尚早な寒波は雪を伴ったものの、それでも交通に大きな混乱はなかった。
しかし、父の仕事に影響を与えるには十分だったようで、午後に出来るはずだった暇は潰れてしまう。
父は整備に出していた車を自動車店から引き取る予定をしていた。
翌日のイベントでこの車…シトロエン・CXを使う予定があってこの日でなければだめだったというのにだ。
そんなわけで代わりに娘のA子が講義の後、CXを受け取りに行くことになった。
A子はいわゆる“お嬢さん”で、近隣のK大学に通っている。
高いレベルの大学にも自然に通える環境。
大学へは普段なら自転車でも通える距離だが、この日は雪のため電車を選んだ。
といっても店は家よりも少し先。
少し長めに栗色の電車に揺られ、A子が降り立った駅のすぐそば。国道沿いにその店はあった。
老舗の輸入車店「リベルテ」。
店構え同様、内実も規模は小さく、人員も最小限。納車サービスに応える余裕はなく、客もそれを承知している。

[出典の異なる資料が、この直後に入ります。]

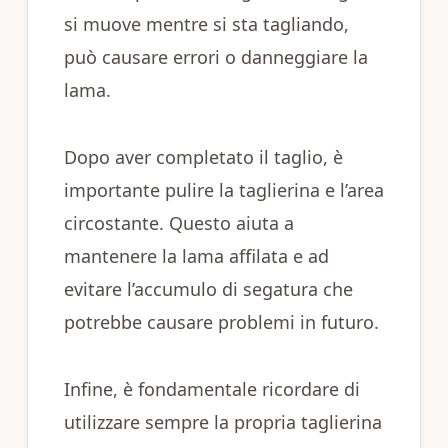
si muove mentre si sta tagliando,
può causare errori o danneggiare la
lama.
Dopo aver completato il taglio, è
importante pulire la taglierina e l’area
circostante. Questo aiuta a
mantenere la lama affilata e ad
evitare l’accumulo di segatura che
potrebbe causare problemi in futuro.
Infine, è fondamentale ricordare di
utilizzare sempre la propria taglierina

だが、丁寧な仕事ぶりで近隣の富裕層から確かな信頼を得ており、A子の家もこの店に車を任せてきた。
A子が店を訪れると、説明に現れたのがB子。
彼女はその店でアルバイトをしているようだった。
大学に通いながら働いているが、A子と同じ高校の出身で、育ちの良さを感じさせる子だった。

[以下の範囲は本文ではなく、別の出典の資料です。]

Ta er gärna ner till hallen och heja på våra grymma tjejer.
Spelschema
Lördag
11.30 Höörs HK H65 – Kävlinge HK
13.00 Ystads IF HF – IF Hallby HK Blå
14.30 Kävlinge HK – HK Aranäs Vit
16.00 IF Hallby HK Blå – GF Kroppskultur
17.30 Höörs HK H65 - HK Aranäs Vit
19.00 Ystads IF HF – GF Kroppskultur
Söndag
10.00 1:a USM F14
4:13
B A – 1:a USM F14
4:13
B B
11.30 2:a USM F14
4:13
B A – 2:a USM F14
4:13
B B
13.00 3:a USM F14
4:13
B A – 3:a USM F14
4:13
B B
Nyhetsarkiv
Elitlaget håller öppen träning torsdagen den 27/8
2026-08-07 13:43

しかし大人しいA子と活発なB子は高校時代、特に親しいわけでもなかった。
小さな店には対応マニュアルなどなく、不意の再会に二人の距離感は揺らいだ。
お客として接するべきか、同級生として話すべきか。
それはA子も同様だった。
「ここでアルバイトしてるの?」
「整備とか教えてもらってて…」
A子は当たり障りのない会話の中で、B子が作業着ではないことに気づく。勤務終わりなのだ。
「お家、○○のほうだったっけ?」
よくある軽い質問である。
だがそんな一言から自然に…
「乗ってく?」「ええん?助かるー。」
不意に踏み込み過ぎたようなやり取りで社交辞令が思わぬほうに転がる。
だが拒む理由もない。
二人はCXで店を後にする。
道路は混み始め、車内には沈黙が落ちる。
共通の話題は車くらいだが、A子はこのCXについてほとんど知らない。
父に頼まれて引き取りに来たというだけで、彼女にとってはガレージを占拠する珍妙な車にすぎなかった。
そのCXは祖父の遺物。
父が引き継いでいるが、祖父はA子が三歳の頃に他界しており、記憶はほとんどない。
親戚のおばは「お爺さんはほんまおしゃれな人やったんよ。」なんて言う。
苦笑混じりの言葉には、父を懐かしむ愛情があった。
だが、子供だったA子にそれは察せず、ただ「気取り屋」という世間的な響きだけを受け取ってしまった。
=フランス車とは、気取った人が乗るものだと。
祖父の実直な姿とその言葉は、彼女の中で長く一致しないままだった。
しかし、B子の話をわからないまま聞くうち、このCXがまじめな技術的理想の上に成り立っていることを感じ始める。
祖父の人物像とCXの印象が少しずつ重なっていく。
例えばこのCXはイギリス仕様だった。日本の道路で使いやすい右ハンドル。
実用性を重んじる祖父の性格がそこに表れていた。
心境の変化をわずかに自覚した頃、CXはB子を降ろす地点に着いた。
B子はCXの事を知らないA子に今回の整備項目でもある特有の車高調整の操作をさせる。
CXがぐぐっと後部を持ち上げ、続いて前部が上昇する。
A子が思わずB子の方を見ると、B子はいたずらにニヤついていた。
そのびっくりと心境の変化が同期して、珍妙でしかなかったCXが違った車のように見えてきた。
B子は送ってくれた礼というふうに自販機のカフェラテをA子に放った。
振り返りもせずひらりと手を上げて合図をすると、路地に消える。